How to complete this task
Return the entries below word for word; no images should appear in the copy.

Records drawn from a dataset:
####
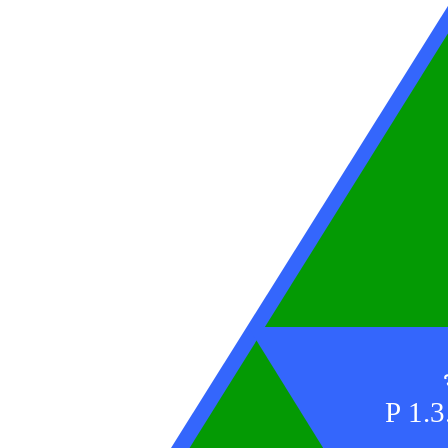
P 1.3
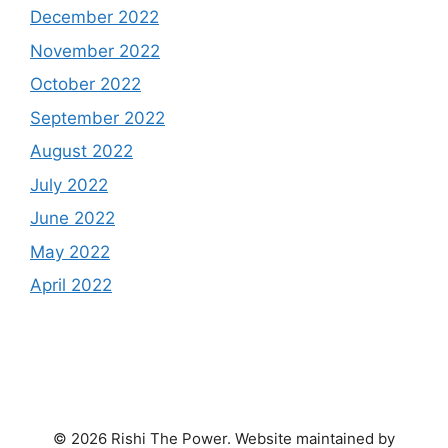
December 2022
November 2022
October 2022
September 2022
August 2022
July 2022
June 2022
May 2022
April 2022
© 2026 Rishi The Power. Website maintained by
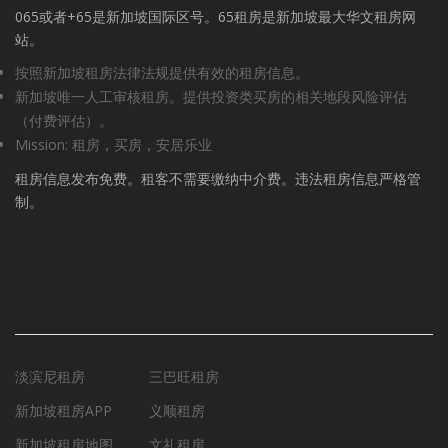
065或者+65是新加坡国际区号。65租房是新加坡最大华文租房网
站。
按照新加坡租房法律法规提供有效的租房信息。
新加坡唯一人工审核租房。提供投资类买房的相关地段风险评估
（付费评估）。
Mission: 租房，买房，安居乐业
租房信息发布免费。租客不需要缴纳中介费。违法租房信息严格管
制。
租房工具
淡滨尼租房
三巴旺租房
新加坡租房APP
义顺租房
新加坡租房地图
文礼租房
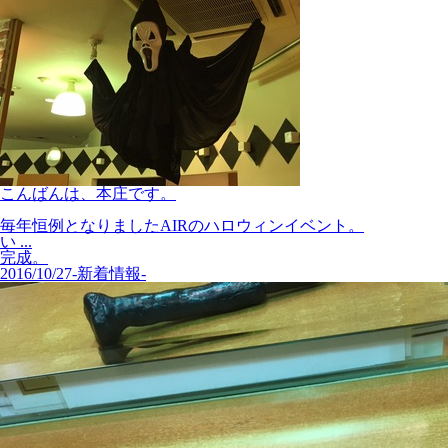
こんばんは、本庄です。
毎年恒例となりましたAIRのハロウィンイベント。
い ...
完成。
2016/10/27
-新着情報-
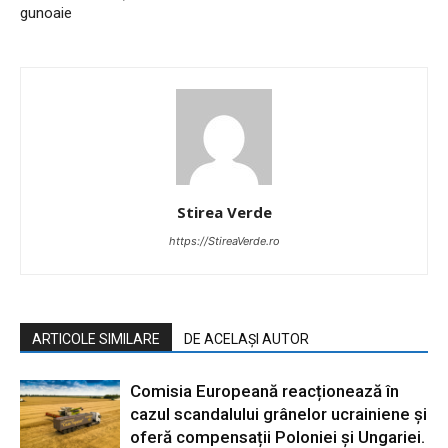
gunoaie
Stirea Verde
https://StireaVerde.ro
ARTICOLE SIMILARE
DE ACELAȘI AUTOR
Comisia Europeană reacționează în
cazul scandalului grânelor ucrainiene și
oferă compensații Poloniei și Ungariei.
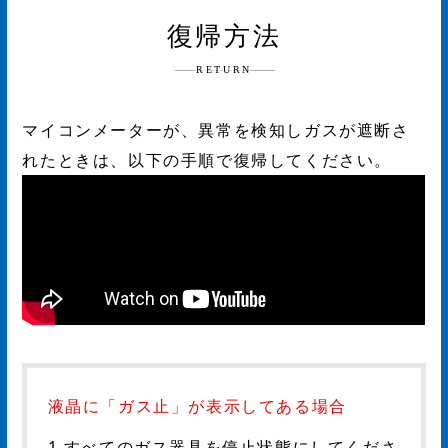
復帰方法
RETURN
マイコンメーターが、異常を検知しガスが遮断さ
れたときは、以下の手順で復帰してください。
液晶に「ガス止」が表示してある場合
1.すべてのガス器具を停止状態にしてくださ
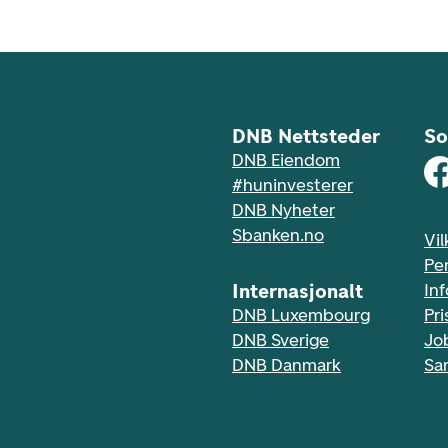
DNB Nettsteder
So
DNB Eiendom
#huninvesterer
DNB Nyheter
Sbanken.no
Vil
Pe
Internasjonalt
In
DNB Luxembourg
Pri
DNB Sverige
Jo
DNB Danmark
Sa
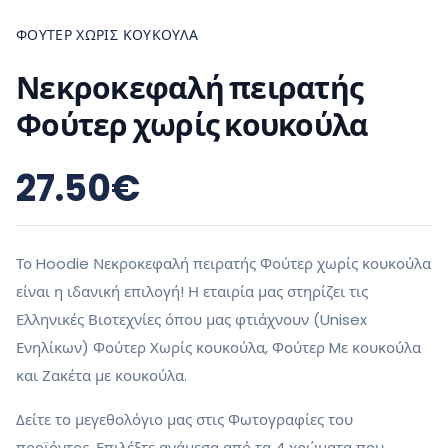
ΦΟΎΤΕΡ ΧΩΡΊΣ ΚΟΥΚΟΎΛΑ
Νεκροκεφαλή πειρατής
Φούτερ χωρίς κουκούλα
27.50
€
Το Hoodie Νεκροκεφαλή πειρατής Φούτερ χωρίς κουκούλα
είναι η ιδανική επιλογή! Η εταιρία μας στηρίζει τις
Ελληνικές Βιοτεχνίες όπου μας φτιάχνουν (Unisex
Ενηλίκων) Φούτερ Χωρίς κουκούλα, Φούτερ Mε κουκούλα
και Ζακέτα με κουκούλα.
Δείτε το μεγεθολόγιο μας στις Φωτογραφίες του
προϊόντος. Επιλέξτε ανάμεσα από τα 4 χρώματα που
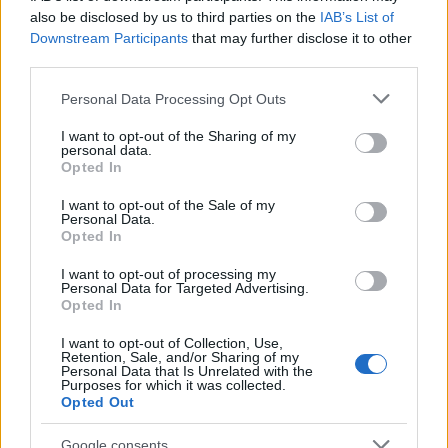
lehet, hogy belefeledkezett a kávéjába még reggel?
also be disclosed by us to third parties on the
IAB’s List of
:))
Downstream Participants
that may further disclose it to other
third parties.
Please note that this website/app uses one or more Google
Personal Data Processing Opt Outs
services and may gather and store information including but
WhatTheFuck (törölt)
not limited to your visit or usage behaviour. You may click to
I want to opt-out of the Sharing of my
15 éve
personal data.
grant or deny consent to Google and its third-party tags to
Opted In
@dalmata76
: kint angliaba mar nem tudom miota
use your data for below specified purposes in below Google
igy csinalajak..
consent section.
I want to opt-out of the Sale of my
Personal Data.
Opted In
azert fura mert te teljesen mas felehez szoktal.
I want to opt-out of processing my
na itt az ido hogy most szokjak a Hr esek meg a sok
Personal Data for Targeted Advertising.
adatgyujto fake fejfadesz ceg!
Opted In
I want to opt-out of Collection, Use,
gondolj bele mennyi helyre kikerul az adatod es azt
Retention, Sale, and/or Sharing of my
te oszantadbol adod meg. amit aztan a bunozok
Personal Data that Is Unrelated with the
Purposes for which it was collected.
felhasznalnak..
Opted Out
nezd csak a facebookot - mindnekinek az eletebe
Google consents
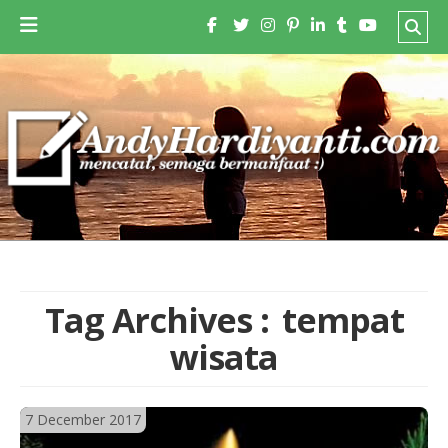
Tag Archives :
tempat
wisata
7 December 2017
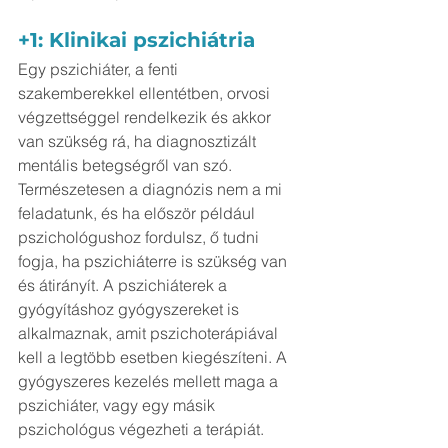
+1: Klinikai pszichiátria
Egy pszichiáter, a fenti 
szakemberekkel ellentétben, orvosi 
végzettséggel rendelkezik és akkor 
van szükség rá, ha diagnosztizált 
mentális betegségről van szó. 
Természetesen a diagnózis nem a mi 
feladatunk, és ha először például 
pszichológushoz fordulsz, ő tudni 
fogja, ha pszichiáterre is szükség van 
és átirányít. A pszichiáterek a 
gyógyításhoz gyógyszereket is 
alkalmaznak, amit pszichoterápiával 
kell a legtöbb esetben kiegészíteni. A 
gyógyszeres kezelés mellett maga a 
pszichiáter, vagy egy másik 
pszichológus végezheti a terápiát.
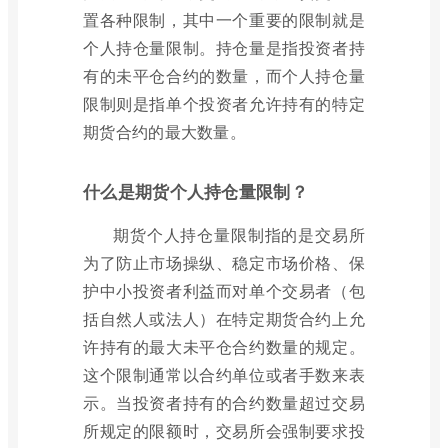
置各种限制，其中一个重要的限制就是
个人持仓量限制。持仓量是指投资者持
有的未平仓合约的数量，而个人持仓量
限制则是指单个投资者允许持有的特定
期货合约的最大数量。
什么是期货个人持仓量限制？
期货个人持仓量限制指的是交易所
为了防止市场操纵、稳定市场价格、保
护中小投资者利益而对单个交易者（包
括自然人或法人）在特定期货合约上允
许持有的最大未平仓合约数量的规定。
这个限制通常以合约单位或者手数来表
示。当投资者持有的合约数量超过交易
所规定的限额时，交易所会强制要求投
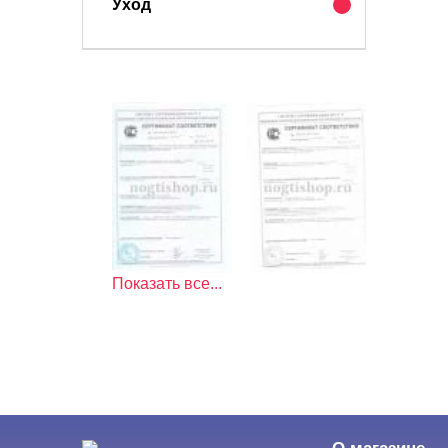
Уход
Показать все...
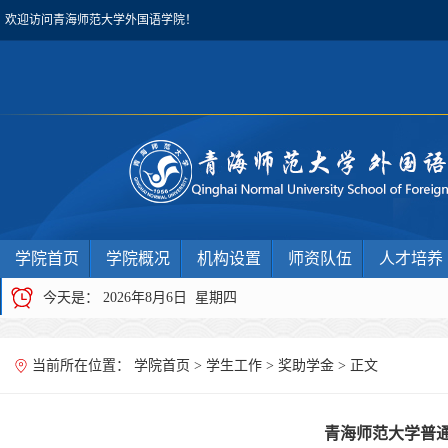
欢迎访问青海师范大学外国语学院！
学院首页
学院概况
机构设置
师资队伍
人才培养
今天是：
2026年8月6日 星期四
当前所在位置：
学院首页
>
学生工作
>
奖助学金
> 正文
青海师范大学普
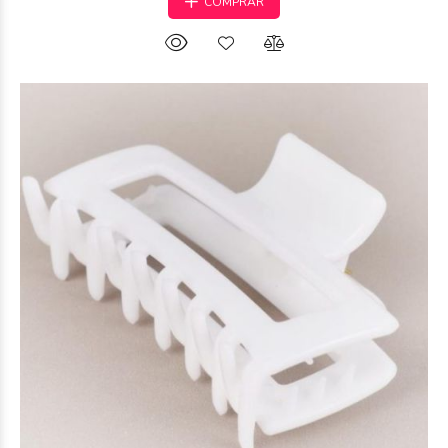
COMPRAR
####
Solution for this exercise
P 1.3
December 2022
November 2022
October 2022
September 2022
August 2022
July 2022
June 2022
May 2022
April 2022
© 2026 Rishi The Power. Website maintained by
065或者+65是新加坡国际区号。65租房是新加坡最大华文租房网
站。
按照新加坡租房法律法规提供有效的租房信息。
新加坡唯一人工审核租房。提供投资类买房的相关地段风险评估
（付费评估）。
Mission: 租房，买房，安居乐业
租房信息发布免费。租客不需要缴纳中介费。违法租房信息严格管
制。
租房工具
淡滨尼租房
三巴旺租房
新加坡租房APP
义顺租房
新加坡租房地图
文礼租房
こんばんは、本庄です。
毎年恒例となりましたAIRのハロウィンイベント。
い ...
完成。
2016/10/27
-新着情報-
gunoaie
Stirea Verde
https://StireaVerde.ro
ARTICOLE SIMILARE
DE ACELAȘI AUTOR
Comisia Europeană reacționează în
cazul scandalului grânelor ucrainiene și
oferă compensații Poloniei și Ungariei.
復帰方法
RETURN
マイコンメーターが、異常を検知しガスが遮断さ
れたときは、以下の手順で復帰してください。
液晶に「ガス止」が表示してある場合
1.すべてのガス器具を停止状態にしてくださ
DNB Nettsteder
So
DNB Eiendom
#huninvesterer
DNB Nyheter
Sbanken.no
Vil
Pe
Internasjonalt
In
DNB Luxembourg
Pri
DNB Sverige
Jo
DNB Danmark
Sa
ΦΟΎΤΕΡ ΧΩΡΊΣ ΚΟΥΚΟΎΛΑ
Νεκροκεφαλή πειρατής
Φούτερ χωρίς κουκούλα
27.50
€
Το Hoodie Νεκροκεφαλή πειρατής Φούτερ χωρίς κουκούλα
είναι η ιδανική επιλογή! Η εταιρία μας στηρίζει τις
Ελληνικές Βιοτεχνίες όπου μας φτιάχνουν (Unisex
Ενηλίκων) Φούτερ Χωρίς κουκούλα, Φούτερ Mε κουκούλα
και Ζακέτα με κουκούλα.
Δείτε το μεγεθολόγιο μας στις Φωτογραφίες του
προϊόντος. Επιλέξτε ανάμεσα από τα 4 χρώματα που
lehet, hogy belefeledkezett a kávéjába még reggel?
also be disclosed by us to third parties on the
IAB’s List of
:))
Downstream Participants
that may further disclose it to other
third parties.
Please note that this website/app uses one or more Google
Personal Data Processing Opt Outs
services and may gather and store information including but
WhatTheFuck (törölt)
not limited to your visit or usage behaviour. You may click to
I want to opt-out of the Sharing of my
15 éve
personal data.
grant or deny consent to Google and its third-party tags to
Opted In
@dalmata76
: kint angliaba mar nem tudom miota
use your data for below specified purposes in below Google
igy csinalajak..
consent section.
I want to opt-out of the Sale of my
Personal Data.
Opted In
azert fura mert te teljesen mas felehez szoktal.
I want to opt-out of processing my
na itt az ido hogy most szokjak a Hr esek meg a sok
Personal Data for Targeted Advertising.
adatgyujto fake fejfadesz ceg!
Opted In
I want to opt-out of Collection, Use,
gondolj bele mennyi helyre kikerul az adatod es azt
Retention, Sale, and/or Sharing of my
te oszantadbol adod meg. amit aztan a bunozok
Personal Data that Is Unrelated with the
Purposes for which it was collected.
felhasznalnak..
Opted Out
nezd csak a facebookot - mindnekinek az eletebe
Google consents
Tag Archives :
tempat
wisata
7 December 2017
+1: Klinikai pszichiátria
Egy pszichiáter, a fenti 
szakemberekkel ellentétben, orvosi 
végzettséggel rendelkezik és akkor 
van szükség rá, ha diagnosztizált 
mentális betegségről van szó. 
Természetesen a diagnózis nem a mi 
feladatunk, és ha először például 
pszichológushoz fordulsz, ő tudni 
fogja, ha pszichiáterre is szükség van 
és átirányít. A pszichiáterek a 
gyógyításhoz gyógyszereket is 
alkalmaznak, amit pszichoterápiával 
kell a legtöbb esetben kiegészíteni. A 
gyógyszeres kezelés mellett maga a 
pszichiáter, vagy egy másik 
pszichológus végezheti a terápiát.
置各种限制，其中一个重要的限制就是
个人持仓量限制。持仓量是指投资者持
有的未平仓合约的数量，而个人持仓量
限制则是指单个投资者允许持有的特定
期货合约的最大数量。
什么是期货个人持仓量限制？
期货个人持仓量限制指的是交易所
为了防止市场操纵、稳定市场价格、保
护中小投资者利益而对单个交易者（包
括自然人或法人）在特定期货合约上允
许持有的最大未平仓合约数量的规定。
这个限制通常以合约单位或者手数来表
示。当投资者持有的合约数量超过交易
所规定的限额时，交易所会强制要求投
Уход
Показать все...
欢迎访问青海师范大学外国语学院！
学院首页
学院概况
机构设置
师资队伍
人才培养
今天是：
2026年8月6日 星期四
当前所在位置：
学院首页
>
学生工作
>
奖助学金
> 正文
青海师范大学普
COMPRAR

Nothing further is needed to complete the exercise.